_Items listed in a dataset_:

--- START ---

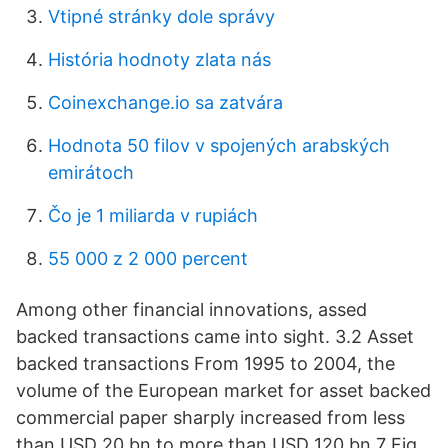
Vtipné stránky dole správy
História hodnoty zlata nás
Coinexchange.io sa zatvára
Hodnota 50 filov v spojených arabských
emirátoch
Čo je 1 miliarda v rupiách
55 000 z 2 000 percent
Among other financial innovations, assed
backed transactions came into sight. 3.2 Asset
backed transactions From 1995 to 2004, the
volume of the European market for asset backed
commercial paper sharply increased from less
than USD 20 bn to more than USD 120 bn.7 Fig.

--- END ---

_AIM OF THE EXERCISE_:
Return only the lines running from the line with "volume of the" to the last line of the records, both included, exactly as written.

_SOLUTION TO THE PROBLEM_:
volume of the European market for asset backed
commercial paper sharply increased from less
than USD 20 bn to more than USD 120 bn.7 Fig.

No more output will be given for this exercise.